#### Try it
This exercise asks for an exact copy of every entry below, with pictures omitted.

** Given data follows **

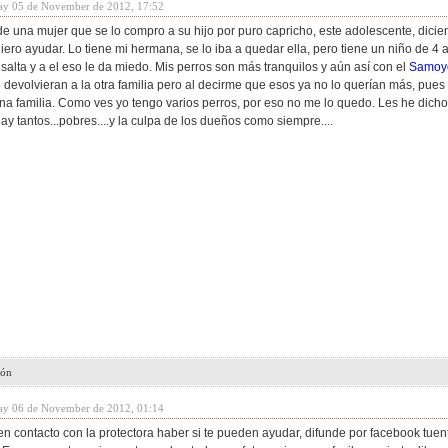
ay 05 de November de 2012, 17:52
e una mujer que se lo compro a su hijo por puro capricho, este adolescente, dicien
iero ayudar. Lo tiene mi hermana, se lo iba a quedar ella, pero tiene un niño de 4
alta y a el eso le da miedo. Mis perros son más tranquilos y aún así con el
Samoy
 devolvieran a la otra familia pero al decirme que esos ya no lo querían más, pues
a familia. Como ves yo tengo varios perros, por eso no me lo quedo. Les he dicho
y tantos...pobres....y la culpa de los dueños como siempre....
ión
ay 06 de November de 2012, 01:14
n contacto con la protectora haber si te pueden ayudar, difunde por facebook tuent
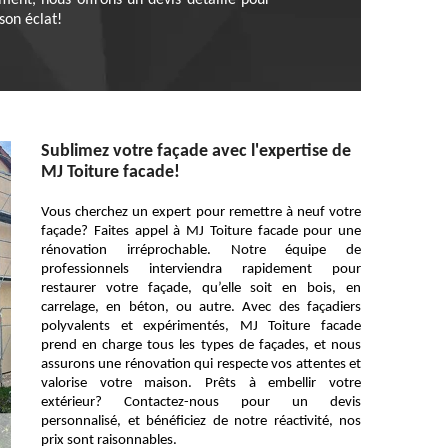
ent, nous offrons un devis détaillé pour
son éclat!
Sublimez votre façade avec l'expertise de
MJ Toiture facade!
Vous cherchez un expert pour remettre à neuf votre
façade? Faites appel à MJ Toiture facade pour une
rénovation irréprochable. Notre équipe de
professionnels interviendra rapidement pour
restaurer votre façade, qu’elle soit en bois, en
carrelage, en béton, ou autre. Avec des façadiers
polyvalents et expérimentés, MJ Toiture facade
prend en charge tous les types de façades, et nous
assurons une rénovation qui respecte vos attentes et
valorise votre maison. Prêts à embellir votre
extérieur? Contactez-nous pour un devis
personnalisé, et bénéficiez de notre réactivité, nos
prix sont raisonnables.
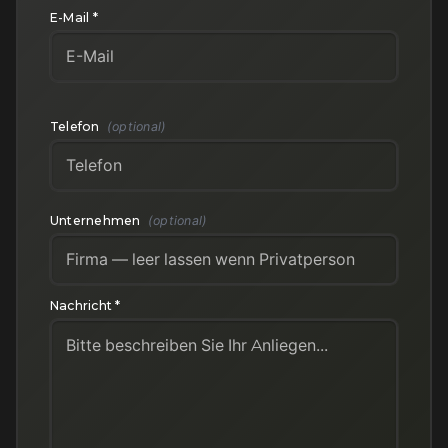
E-Mail *
Telefon
(optional)
Unternehmen
(optional)
Nachricht *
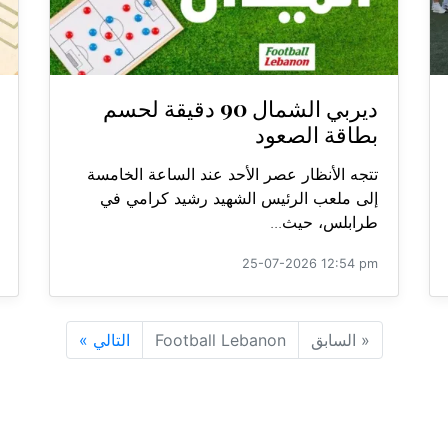
ديربي الشمال 90 دقيقة لحسم
بطاقة الصعود
تتجه الأنظار عصر الأحد عند الساعة الخامسة
إلى ملعب الرئيس الشهيد رشيد كرامي في
طرابلس، حيث...
25-07-2026 12:54 pm
«
السابق
Football Lebanon
التالي
»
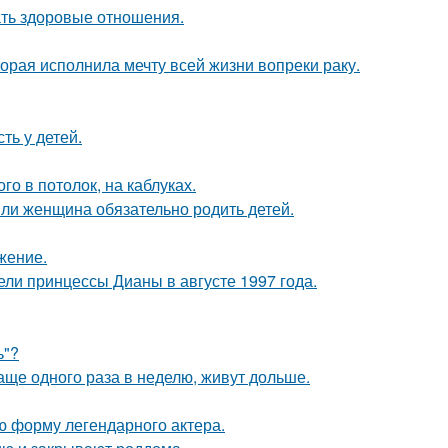
ать здоровые отношения.
орая исполнила мечту всей жизни вопреки раку.
ть у детей.
о в потолок, на каблуках.
ли женщина обязательно родить детей.
жение.
ели принцессы Дианы в августе 1997 года.
ь"?
аще одного раза в неделю, живут дольше.
ю форму легендарного актера.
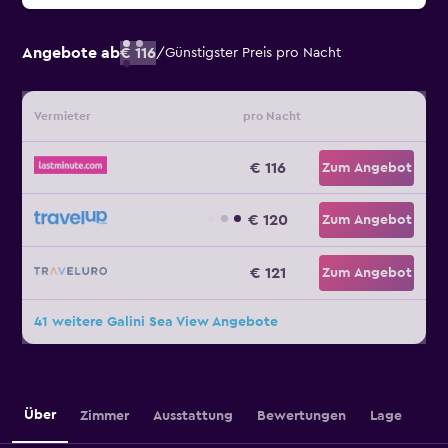
Angebote ab
€ 116
/
Günstigster Preis pro Nacht
Vermieter
pro Nacht
€ 116
Zum Angebot
€ 120
Zum Angebot
€ 121
Zum Angebot
41 weitere Galini Sea View Angebote
Über
Zimmer
Ausstattung
Bewertungen
Lage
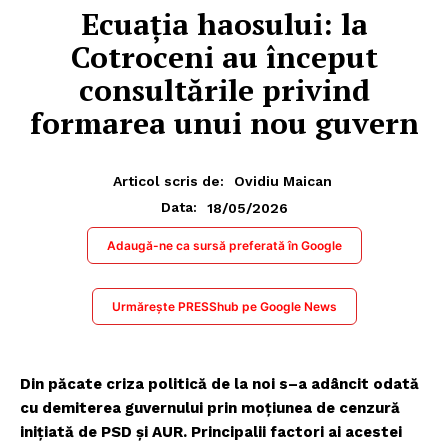
Ecuația haosului: la
Cotroceni au început
consultările privind
formarea unui nou guvern
Articol scris de:
Ovidiu Maican
18/05/2026
Data:
Adaugă-ne ca sursă preferată în Google
Urmărește PRESShub pe Google News
Din păcate criza politică de la noi s–a adâncit odată
cu demiterea guvernului prin moțiunea de cenzură
inițiată de PSD și AUR. Principalii factori ai acestei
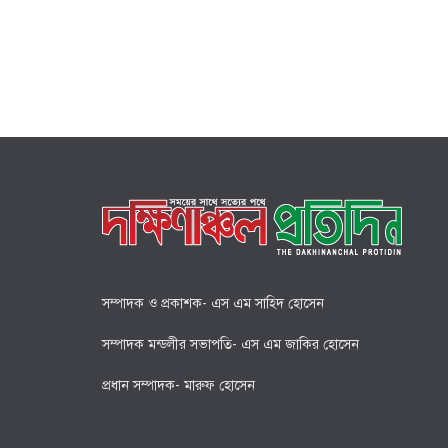
সম্পাদক ও প্রকাশক- এস এম সাহিদ হোসেন
সম্পাদক মন্ডলীর সভাপতি- এস এম জাকির হোসেন
প্রধান সম্পাদক- মারুফ হোসেন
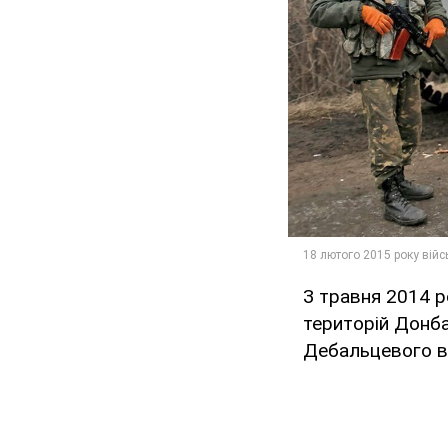
З травня 2014 
територій Донбас
Дебальцевого в 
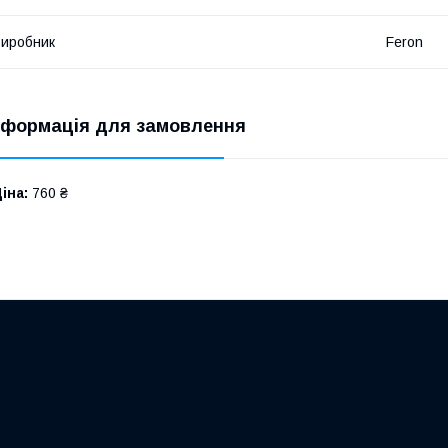
иробник
Feron
нформація для замовлення
іна:
760 ₴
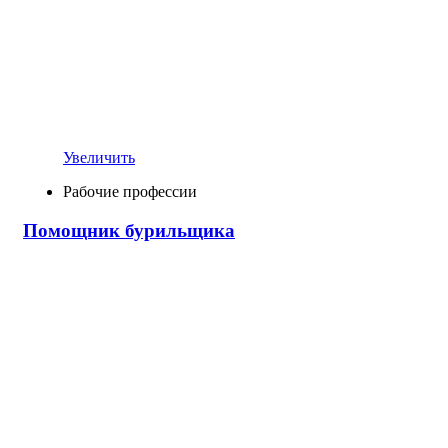
Увеличить
Рабочие профессии
Помощник бурильщика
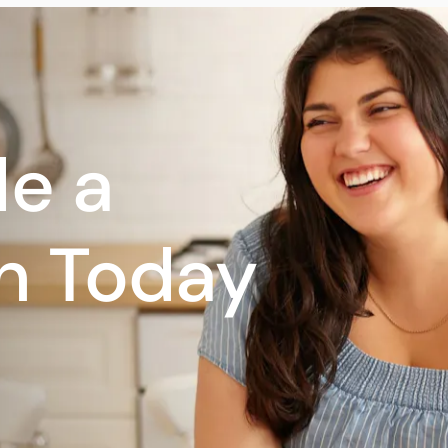
e a
n Today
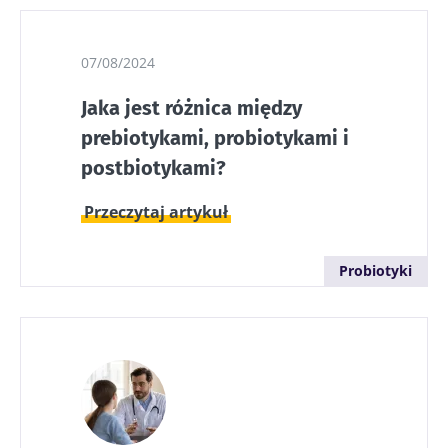
07/08/2024
Jaka jest różnica między
prebiotykami, probiotykami i
postbiotykami?
Przeczytaj artykuł
Probiotyki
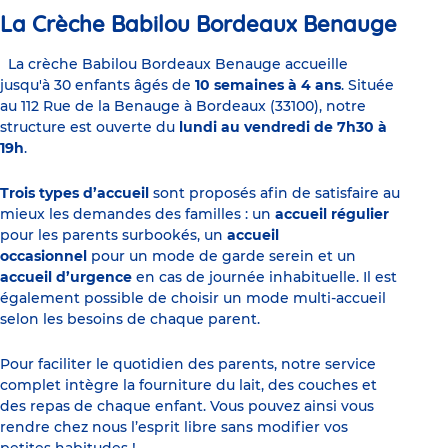
La Crèche Babilou Bordeaux Benauge
La crèche Babilou Bordeaux Benauge accueille
jusqu'à 30 enfants âgés de
10 semaines à 4 ans
. Située
au 112 Rue de la Benauge à Bordeaux (33100), notre
structure est ouverte du
lundi au vendredi de 7h30 à
19h
.
Trois types d’accueil
sont proposés afin de satisfaire au
mieux les demandes des familles : un
accueil régulier
pour les parents surbookés, un
accueil
occasionnel
pour un mode de garde serein et un
accueil d’urgence
en cas de journée inhabituelle. Il est
également possible de choisir un mode multi-accueil
selon les besoins de chaque parent.
Pour faciliter le quotidien des parents, notre service
complet intègre la fourniture du lait, des couches et
des repas de chaque enfant. Vous pouvez ainsi vous
rendre chez nous l’esprit libre sans modifier vos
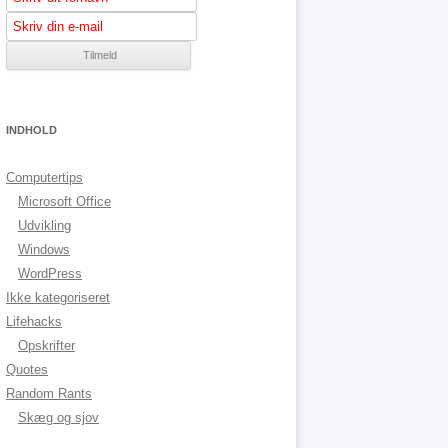
INDHOLD
Computertips
Microsoft Office
Udvikling
Windows
WordPress
Ikke kategoriseret
Lifehacks
Opskrifter
Quotes
Random Rants
Skæg og sjov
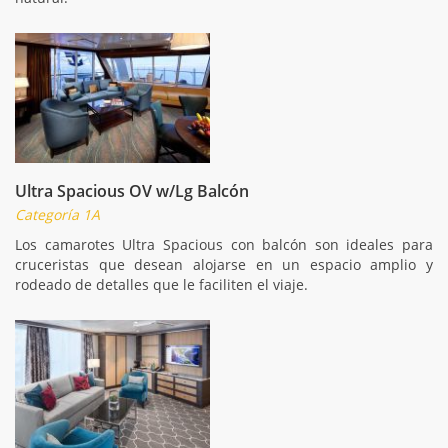
Ultra Spacious OV w/Lg Balcón
Categoría 1A
Los camarotes Ultra Spacious con balcón son ideales para
cruceristas que desean alojarse en un espacio amplio y
rodeado de detalles que le faciliten el viaje.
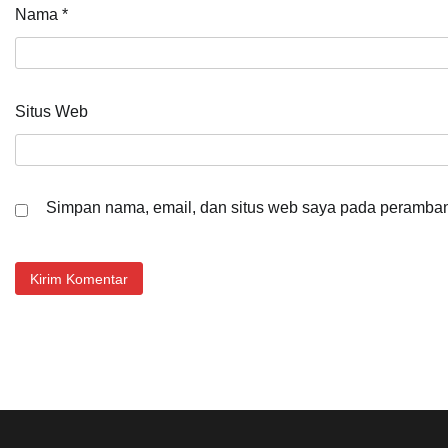
Nama
*
Situs Web
Simpan nama, email, dan situs web saya pada peramban 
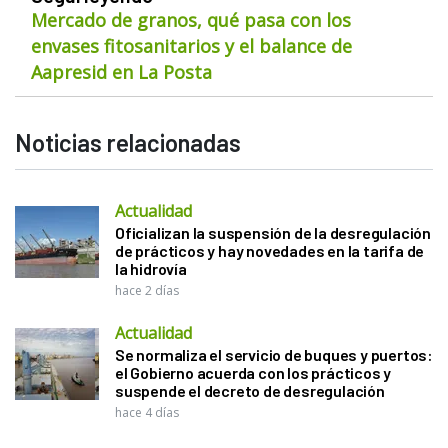
Mercado de granos, qué pasa con los
envases fitosanitarios y el balance de
Aapresid en La Posta
Noticias relacionadas
Actualidad
Oficializan la suspensión de la desregulación
de prácticos y hay novedades en la tarifa de
la hidrovía
hace 2 días
Actualidad
Se normaliza el servicio de buques y puertos:
el Gobierno acuerda con los prácticos y
suspende el decreto de desregulación
hace 4 días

** End of Given data **

#### Output for this exercise
ay 05 de November de 2012, 17:52
e una mujer que se lo compro a su hijo por puro capricho, este adolescente, dicien
iero ayudar. Lo tiene mi hermana, se lo iba a quedar ella, pero tiene un niño de 4
alta y a el eso le da miedo. Mis perros son más tranquilos y aún así con el
Samoy
 devolvieran a la otra familia pero al decirme que esos ya no lo querían más, pues
a familia. Como ves yo tengo varios perros, por eso no me lo quedo. Les he dicho
y tantos...pobres....y la culpa de los dueños como siempre....
ión
ay 06 de November de 2012, 01:14
n contacto con la protectora haber si te pueden ayudar, difunde por facebook tuent
ent, nous offrons un devis détaillé pour
son éclat!
Sublimez votre façade avec l'expertise de
MJ Toiture facade!
Vous cherchez un expert pour remettre à neuf votre
façade? Faites appel à MJ Toiture facade pour une
rénovation irréprochable. Notre équipe de
professionnels interviendra rapidement pour
restaurer votre façade, qu’elle soit en bois, en
carrelage, en béton, ou autre. Avec des façadiers
polyvalents et expérimentés, MJ Toiture facade
prend en charge tous les types de façades, et nous
assurons une rénovation qui respecte vos attentes et
valorise votre maison. Prêts à embellir votre
extérieur? Contactez-nous pour un devis
personnalisé, et bénéficiez de notre réactivité, nos
prix sont raisonnables.
E-Mail *
Telefon
(optional)
Unternehmen
(optional)
Nachricht *
ديربي الشمال 90 دقيقة لحسم
بطاقة الصعود
تتجه الأنظار عصر الأحد عند الساعة الخامسة
إلى ملعب الرئيس الشهيد رشيد كرامي في
طرابلس، حيث...
25-07-2026 12:54 pm
«
السابق
Football Lebanon
التالي
»
ать здоровые отношения.
орая исполнила мечту всей жизни вопреки раку.
ть у детей.
о в потолок, на каблуках.
ли женщина обязательно родить детей.
жение.
ели принцессы Дианы в августе 1997 года.
ь"?
аще одного раза в неделю, живут дольше.
ю форму легендарного актера.
Angebote ab
€ 116
/
Günstigster Preis pro Nacht
Vermieter
pro Nacht
€ 116
Zum Angebot
€ 120
Zum Angebot
€ 121
Zum Angebot
41 weitere Galini Sea View Angebote
Über
Zimmer
Ausstattung
Bewertungen
Lage
Ecuația haosului: la
Cotroceni au început
consultările privind
formarea unui nou guvern
Articol scris de:
Ovidiu Maican
18/05/2026
Data:
Adaugă-ne ca sursă preferată în Google
Urmărește PRESShub pe Google News
Din păcate criza politică de la noi s–a adâncit odată
cu demiterea guvernului prin moțiunea de cenzură
inițiată de PSD și AUR. Principalii factori ai acestei
সম্পাদক ও প্রকাশক- এস এম সাহিদ হোসেন
সম্পাদক মন্ডলীর সভাপতি- এস এম জাকির হোসেন
প্রধান সম্পাদক- মারুফ হোসেন
З травня 2014 
територій Донбас
Дебальцевого в 
иробник
Feron
нформація для замовлення
іна:
760 ₴
Увеличить
Рабочие профессии
Помощник бурильщика
e a
n Today
07/08/2024
Jaka jest różnica między
prebiotykami, probiotykami i
postbiotykami?
Przeczytaj artykuł
Probiotyki
La Crèche Babilou Bordeaux Benauge
La crèche Babilou Bordeaux Benauge accueille
jusqu'à 30 enfants âgés de
10 semaines à 4 ans
. Située
au 112 Rue de la Benauge à Bordeaux (33100), notre
structure est ouverte du
lundi au vendredi de 7h30 à
19h
.
Trois types d’accueil
sont proposés afin de satisfaire au
mieux les demandes des familles : un
accueil régulier
pour les parents surbookés, un
accueil
occasionnel
pour un mode de garde serein et un
accueil d’urgence
en cas de journée inhabituelle. Il est
également possible de choisir un mode multi-accueil
selon les besoins de chaque parent.
Pour faciliter le quotidien des parents, notre service
complet intègre la fourniture du lait, des couches et
des repas de chaque enfant. Vous pouvez ainsi vous
rendre chez nous l’esprit libre sans modifier vos
INDHOLD
Computertips
Microsoft Office
Udvikling
Windows
WordPress
Ikke kategoriseret
Lifehacks
Opskrifter
Quotes
Random Rants
Skæg og sjov
Ultra Spacious OV w/Lg Balcón
Categoría 1A
Los camarotes Ultra Spacious con balcón son ideales para
cruceristas que desean alojarse en un espacio amplio y
rodeado de detalles que le faciliten el viaje.
Nama
*
Situs Web
Simpan nama, email, dan situs web saya pada peramban 
Mercado de granos, qué pasa con los
envases fitosanitarios y el balance de
Aapresid en La Posta
Noticias relacionadas
Actualidad
Oficializan la suspensión de la desregulación
de prácticos y hay novedades en la tarifa de
la hidrovía
hace 2 días
Actualidad
Se normaliza el servicio de buques y puertos:
el Gobierno acuerda con los prácticos y
suspende el decreto de desregulación
hace 4 días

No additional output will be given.